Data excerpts

--------

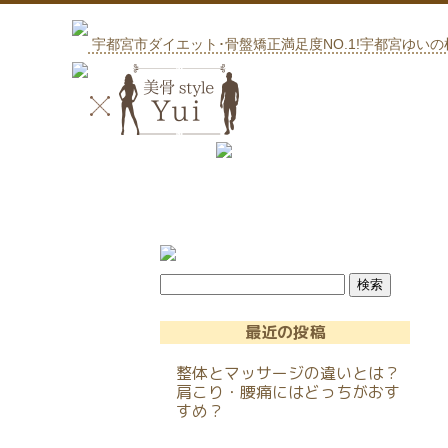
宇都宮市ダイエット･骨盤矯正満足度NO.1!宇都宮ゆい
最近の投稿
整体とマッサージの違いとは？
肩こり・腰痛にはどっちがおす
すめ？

--------

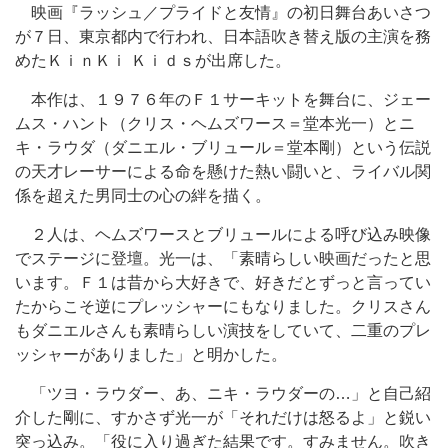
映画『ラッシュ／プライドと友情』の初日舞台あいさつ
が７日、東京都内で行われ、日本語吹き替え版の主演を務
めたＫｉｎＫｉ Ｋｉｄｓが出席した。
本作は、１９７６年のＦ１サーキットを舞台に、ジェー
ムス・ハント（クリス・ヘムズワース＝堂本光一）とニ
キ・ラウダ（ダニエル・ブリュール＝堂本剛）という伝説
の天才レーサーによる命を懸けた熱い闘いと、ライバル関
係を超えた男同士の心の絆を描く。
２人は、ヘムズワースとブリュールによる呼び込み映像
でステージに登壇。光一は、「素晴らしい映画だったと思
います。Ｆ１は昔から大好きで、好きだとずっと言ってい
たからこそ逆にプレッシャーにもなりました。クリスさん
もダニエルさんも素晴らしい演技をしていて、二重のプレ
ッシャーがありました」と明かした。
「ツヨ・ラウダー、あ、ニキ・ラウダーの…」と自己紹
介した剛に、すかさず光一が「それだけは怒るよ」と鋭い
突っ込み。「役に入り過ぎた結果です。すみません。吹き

--------

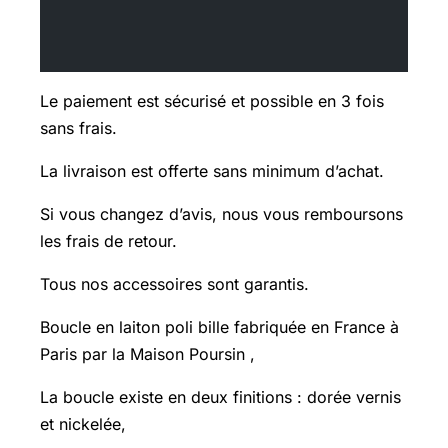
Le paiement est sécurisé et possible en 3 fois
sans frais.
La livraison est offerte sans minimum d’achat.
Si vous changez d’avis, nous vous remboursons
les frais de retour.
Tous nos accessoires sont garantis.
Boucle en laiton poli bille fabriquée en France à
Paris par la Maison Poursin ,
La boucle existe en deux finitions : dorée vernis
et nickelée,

--------

§ **What you should do**: Retype exactly the lines above, from the one with "でステージに登壇。光一は、「素晴らしい映画だったと思" through the one with "突っ込み。「役に入り過ぎた結果です。すみません。吹き", inclusive.

§ **Solution to the problem**:
でステージに登壇。光一は、「素晴らしい映画だったと思
います。Ｆ１は昔から大好きで、好きだとずっと言ってい
たからこそ逆にプレッシャーにもなりました。クリスさん
もダニエルさんも素晴らしい演技をしていて、二重のプレ
ッシャーがありました」と明かした。
「ツヨ・ラウダー、あ、ニキ・ラウダーの…」と自己紹
介した剛に、すかさず光一が「それだけは怒るよ」と鋭い
突っ込み。「役に入り過ぎた結果です。すみません。吹き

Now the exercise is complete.